About 1,000 residents near the compromised Beaver Dam were told to evacuate Wednesday morning, though the order was lifted several hours later when crews shored up the dam.
U.S. Senator Lindsey Graham warned the disaster could "break the bank" of federal emergency funds, possibly topping more than $1 billion.
At least 17 people in South Carolina and North Carolina have died in the storm.
In coastal Georgetown, one of America's oldest cities, Scott Youngblood put more sandbags by the door of the Augustus & Carolina furniture store on Front Street, the popular tourist attraction that runs along the Sampit River.
Each day since last weekend's storm, which sent more than a foot of water washing down the street, water at high tide has lapped against those sandbags. Residents worried there may be more flooding on the Black and Waccamaw rivers. Both drain into Georgetown County.
The Waccamaw was expected to crest at 5 feet above flood stage in Conway, in Horry County, on Thursday. The Black crested Tuesday upstream at Kingstree at about 10 feet above flood stage, breaking a record, town officials said.
Youngblood hopes things won't be as bad as earlier in the week.

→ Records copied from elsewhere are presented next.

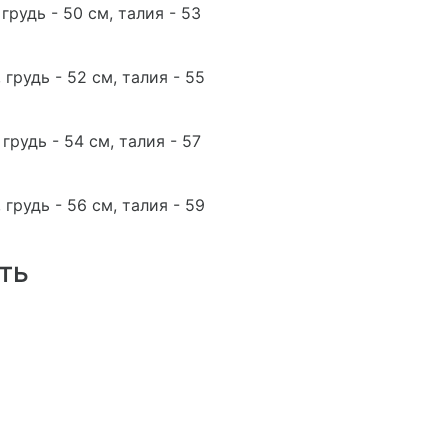
 грудь - 50 см, талия - 53
 грудь - 52 см, талия - 55
 грудь - 54 см, талия - 57
 грудь - 56 см, талия - 59
ть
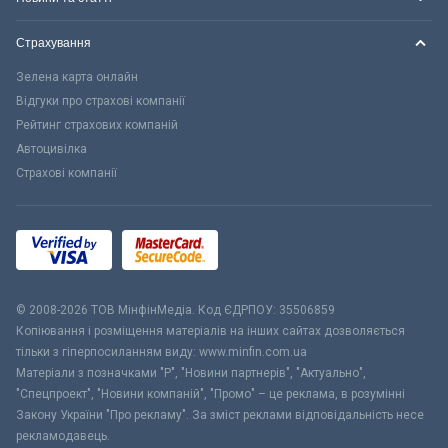
Страхування
Зелена карта онлайн
Відгуки про страхові компанії
Рейтинг страхових компаній
Автоцивілка
Страхові компанії
© 2008-2026 ТОВ МiнфiнМедiа. Код ЄДРПОУ: 35506859
Копіювання і розміщення матеріалів на інших сайтах дозволяється
тільки з гіперпосиланням виду: www.minfin.com.ua
Матеріали з позначками "Р", "Новини партнерів", "Актуально",
"Спецпроект", "Новини компаній", "Промо" – це реклама, в розумінні
Закону України "Про рекламу". За зміст реклами відповідальність несе
рекламодавець.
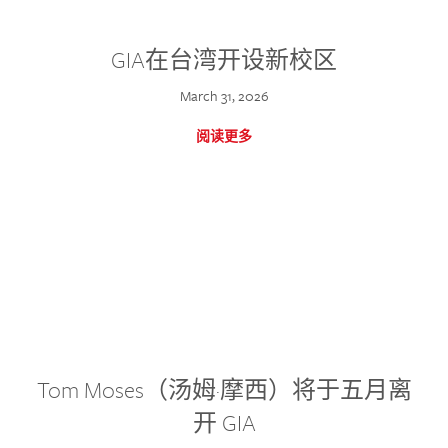
GIA在台湾开设新校区
March 31, 2026
阅读更多
Tom Moses（汤姆·摩西）将于五月离
开 GIA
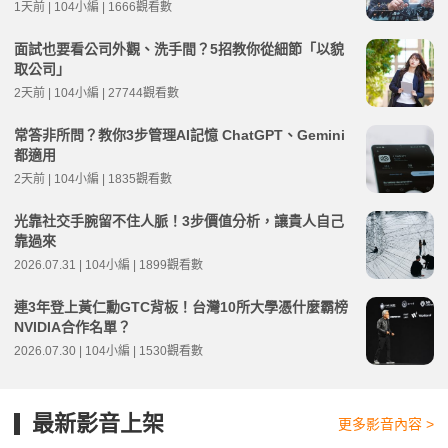
1天前 | 104小編 | 1666觀看數
面試也要看公司外觀、洗手間？5招教你從細節「以貌
取公司」
2天前 | 104小編 | 27744觀看數
常答非所問？教你3步管理AI記憶 ChatGPT、Gemini
都適用
2天前 | 104小編 | 1835觀看數
光靠社交手腕留不住人脈！3步價值分析，讓貴人自己
靠過來
2026.07.31 | 104小編 | 1899觀看數
連3年登上黃仁勳GTC背板！台灣10所大學憑什麼霸榜
NVIDIA合作名單？
2026.07.30 | 104小編 | 1530觀看數
最新影音上架
更多影音內容 >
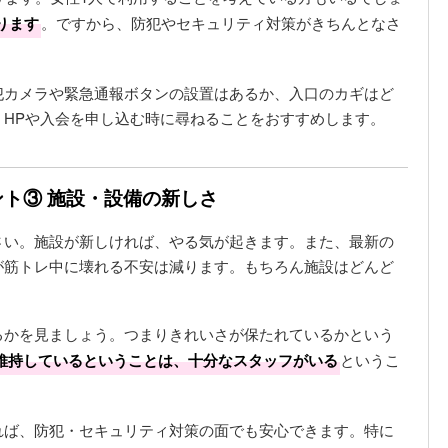
ります
。ですから、防犯やセキュリティ対策がきちんとなさ
。
犯カメラや緊急通報ボタンの設置はあるか、入口のカギはど
。HPや入会を申し込む時に尋ねることをおすすめします。
ト③ 施設・設備の新しさ
さい。施設が新しければ、やる気が起きます。また、最新の
が筋トレ中に壊れる不安は減ります。もちろん施設はどんど
るかを見ましょう。つまりきれいさが保たれているかという
維持しているということは、十分なスタッフがいる
というこ
れば、防犯・セキュリティ対策の面でも安心できます。特に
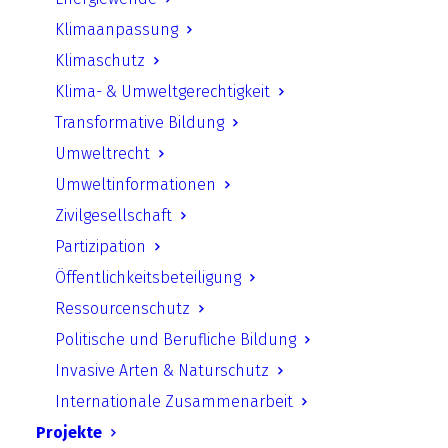
Das Klagerecht als Instrument
Klimaanpassung
der Zivilgesellschaft
Klimaschutz
Klima- & Umweltgerechtigkeit
Link in neuem Tab öffnen
Transformative Bildung
Umweltrecht
Umweltinformationen
Zurück
Zivilgesellschaft
Partizipation
Öffentlichkeitsbeteiligung
Ressourcenschutz
UfU.de | Unabhängiges Institut für Umweltfragen
Politische und Berufliche Bildung
e.V.
Invasive Arten & Naturschutz
Standort Berlin
­ Greifswalder Straße 4, 10405 Berlin Telefon:
Internationale Zusammenarbeit
+49 30 428 499 30
mail@ufu.de
Projekte
Standort Halle
Große Klausstraße 11, 06108 Halle Telefon:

"We're hanging our hat on that we're not going to have that combination of tide and rain and such," he said. "We had so much rain, but the primary thing we were experiencing was the water table coming up through the bottom bubbling up from beneath the flooring. We had quite a bit of damage."
Gov. Nikki Haley took an aerial tour of damaged areas Tuesday, and planned to visit the coast Wednesday afternoon.
"We are watching this minute by minute," she said. She said evacuations may be needed toward the coast because of swollen rivers.
At a shelter in Columbia, Graham said it would take weeks to get a good damage assessment.
"We're talking hundreds of millions (of dollars), maybe over a billion," he said.
On Tuesday, the governor said it could be "any amount of dollars."
Graham also warned state and county officials not to use the disaster as an opportunity to ask for money unrelated to flood damage. He criticized the federal government's aid package to the Northeast following Hurricane Sandy in 2012, calling it a "pork-laden monstrosity."